Model Metrics
Predibase offers a variety of out-of-the-box metrics to measure and analyze model performance. This page will explain these metrics in more detail for those who may be unfamiliar.
Introduction
Test set metrics provide a way to evaluate and compare models, identify areas for improvement, and determine when a model is ready for deployment.
Metrics are important in machine learning for several reasons:
- Model evaluation: Test set metrics provide a way to evaluate the performance of a machine learning model on new, unseen data. By using metrics like accuracy, precision, recall, F1 score, and others, we can determine how well the model generalizes to new data, and whether it is overfitting or underfitting.
- Model comparison: Test set metrics allow us to compare different models and select the best one for our problem. By comparing metrics like mean squared error, mean absolute error, R2, or others, we can determine which model is the most accurate, reliable, and generalizable.
- Model improvement: Test set metrics help us identify areas where the model needs improvement. If the model is underperforming on certain metrics, we can use this information to refine the model, add or remove features, or adjust the hyperparameters.
- Model deployment: Test set metrics are critical for determining when a model is ready for deployment. If the model's performance is poor on the test set, it is unlikely to perform well on real-world data and should not be deployed.
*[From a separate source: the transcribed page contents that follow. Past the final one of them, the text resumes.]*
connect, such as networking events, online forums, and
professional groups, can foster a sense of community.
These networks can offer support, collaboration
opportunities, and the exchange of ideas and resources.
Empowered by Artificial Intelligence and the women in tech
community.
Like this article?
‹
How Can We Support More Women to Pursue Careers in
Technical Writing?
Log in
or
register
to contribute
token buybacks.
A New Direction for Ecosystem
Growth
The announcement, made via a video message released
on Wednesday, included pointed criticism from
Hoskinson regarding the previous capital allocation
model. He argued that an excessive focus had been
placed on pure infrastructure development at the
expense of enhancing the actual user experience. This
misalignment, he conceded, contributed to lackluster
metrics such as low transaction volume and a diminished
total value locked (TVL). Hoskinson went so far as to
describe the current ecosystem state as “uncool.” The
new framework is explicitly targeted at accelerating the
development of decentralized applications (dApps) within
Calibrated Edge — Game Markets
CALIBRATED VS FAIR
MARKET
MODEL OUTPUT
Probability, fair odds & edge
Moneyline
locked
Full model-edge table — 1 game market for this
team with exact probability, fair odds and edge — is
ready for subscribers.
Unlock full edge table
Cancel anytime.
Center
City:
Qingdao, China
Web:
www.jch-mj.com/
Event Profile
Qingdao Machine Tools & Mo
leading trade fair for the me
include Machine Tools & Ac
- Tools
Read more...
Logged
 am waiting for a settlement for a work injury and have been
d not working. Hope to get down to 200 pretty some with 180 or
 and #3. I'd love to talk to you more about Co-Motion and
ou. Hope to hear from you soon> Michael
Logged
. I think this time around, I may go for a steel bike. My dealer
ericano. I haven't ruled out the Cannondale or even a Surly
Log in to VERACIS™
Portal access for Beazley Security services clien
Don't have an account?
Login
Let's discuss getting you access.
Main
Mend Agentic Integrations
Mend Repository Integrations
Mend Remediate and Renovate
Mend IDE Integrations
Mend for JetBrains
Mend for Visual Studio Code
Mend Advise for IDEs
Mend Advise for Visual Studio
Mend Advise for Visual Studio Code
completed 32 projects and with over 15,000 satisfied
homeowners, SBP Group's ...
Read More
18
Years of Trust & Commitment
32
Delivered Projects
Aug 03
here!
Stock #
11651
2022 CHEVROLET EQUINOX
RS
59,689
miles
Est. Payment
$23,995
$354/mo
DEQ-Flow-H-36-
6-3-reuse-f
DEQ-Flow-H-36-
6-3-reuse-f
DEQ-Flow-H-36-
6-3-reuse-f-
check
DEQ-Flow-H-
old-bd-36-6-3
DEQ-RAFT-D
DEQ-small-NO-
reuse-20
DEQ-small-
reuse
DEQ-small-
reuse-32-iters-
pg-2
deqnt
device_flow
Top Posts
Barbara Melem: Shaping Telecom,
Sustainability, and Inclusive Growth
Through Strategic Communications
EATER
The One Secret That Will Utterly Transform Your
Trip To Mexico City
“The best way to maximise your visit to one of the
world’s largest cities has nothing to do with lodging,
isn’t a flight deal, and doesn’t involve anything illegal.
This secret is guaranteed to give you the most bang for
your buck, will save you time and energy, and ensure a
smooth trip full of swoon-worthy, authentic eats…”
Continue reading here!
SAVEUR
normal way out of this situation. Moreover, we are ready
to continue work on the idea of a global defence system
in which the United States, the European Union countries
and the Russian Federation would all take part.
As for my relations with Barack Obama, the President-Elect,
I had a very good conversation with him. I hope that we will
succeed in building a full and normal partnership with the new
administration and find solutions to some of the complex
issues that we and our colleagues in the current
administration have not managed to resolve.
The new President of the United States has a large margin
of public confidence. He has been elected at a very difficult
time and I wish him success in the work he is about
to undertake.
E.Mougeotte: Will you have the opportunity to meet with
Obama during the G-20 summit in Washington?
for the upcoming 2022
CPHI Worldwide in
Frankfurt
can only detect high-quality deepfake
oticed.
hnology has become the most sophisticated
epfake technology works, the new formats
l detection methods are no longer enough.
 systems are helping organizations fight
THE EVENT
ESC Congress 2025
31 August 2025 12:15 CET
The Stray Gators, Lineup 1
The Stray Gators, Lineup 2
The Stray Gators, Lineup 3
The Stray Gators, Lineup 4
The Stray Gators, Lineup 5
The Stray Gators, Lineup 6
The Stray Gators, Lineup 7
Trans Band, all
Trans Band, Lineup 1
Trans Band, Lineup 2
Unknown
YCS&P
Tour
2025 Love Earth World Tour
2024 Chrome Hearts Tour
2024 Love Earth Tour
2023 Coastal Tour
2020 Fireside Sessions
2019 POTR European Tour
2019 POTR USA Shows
Different metrics are used to understand the performance of a model based on the type of ML task.
Classification
Introduction
Classification is a process of identifying to which category a new observation belongs to, based on a set of training data. It is a popular task in machine learning, with many applications such as image recognition, spam filtering, and fraud detection. When evaluating classification models, it is essential to use the right metrics that provide insights into the model's performance. In this blog post, we will discuss three of the most common classification metrics in machine learning, namely accuracy, precision, and recall.
Accuracy
Accuracy is the one of the most popular metrics to evaluate classification models. It measures the proportion of correctly classified observations out of the total number of observations. In other words, it answers the question: "What is the percentage of correctly classified instances?" While accuracy is a useful metric, it can be misleading when the classes are imbalanced. For example, if we have 95% of observations in class A and only 5% in class B, a model that always predicts class A will have 95% accuracy, even though it is not useful at identifying class B. Therefore, we need to use additional metrics to evaluate the model's performance.
Precision
Precision measures the proportion of true positive predictions out of all positive predictions made by the model. In other words, it answers the question: "Of all the instances the model predicted as positive, how many were correct?" Precision is an essential metric when we want to minimize false positives. False positives occur when the model predicts an instance as positive when it is actually negative. For example, in a medical diagnosis scenario, we want to minimize the number of false positive predictions to avoid unnecessary treatments.
Recall
Recall measures the proportion of true positive predictions out of all positive instances in the dataset. In other words, it answers the question: "Of all the positive instances in the dataset, how many did the model correctly predict as positive?" Recall is an essential metric when we want to minimize false negatives. False negatives occur when the model predicts an instance as negative when it is actually positive. For example, in a fraud detection scenario, we want to minimize the number of false negative predictions to avoid missing fraudulent transactions.
F1 Score
The F1 score is a metric that combines precision and recall into a single value. It is the harmonic mean of precision and recall and ranges from 0 to 1. A high F1 score indicates that the model has both high precision and high recall. The F1 score is useful when we want to balance both precision and recall, and when the classes are imbalanced.
ROC-AUC
ROC-AUC is a metric commonly used for binary classification problems. ROC stands for Receiver Operating Characteristic, and AUC stands for Area Under the Curve. ROC-AUC measures the trade-off between the true positive rate (TPR) and the false positive rate (FPR) of a model. The TPR is the proportion of true positive predictions out of all positive instances in the dataset, while the FPR is the proportion of false positive predictions out of all negative instances in the dataset. The ROC curve is a plot of TPR against FPR for different threshold values. The AUC represents the area under the ROC curve, which ranges from 0.5 (random guessing) to 1 (a perfect classifier). A higher AUC indicates a better performance of the model. ROC-AUC is a useful metric when the classes are imbalanced, and when we want to evaluate the model's performance across different threshold values.
Conclusion
Classification metrics are essential to evaluate the performance of classification models. Accuracy, precision, and recall are three common metrics used in machine learning. While accuracy is a useful metric, it can be misleading when the classes are imbalanced. Precision and recall are essential metrics to minimize false positives and false negatives, respectively. When evaluating a classification model, it is important to consider all three metrics to obtain a comprehensive understanding of the model's performance.
Regression
Regression is a task in machine learning that involves predicting a continuous numerical value for a given input. It is used in various applications, such as stock price prediction, sales prediction, and weather prediction.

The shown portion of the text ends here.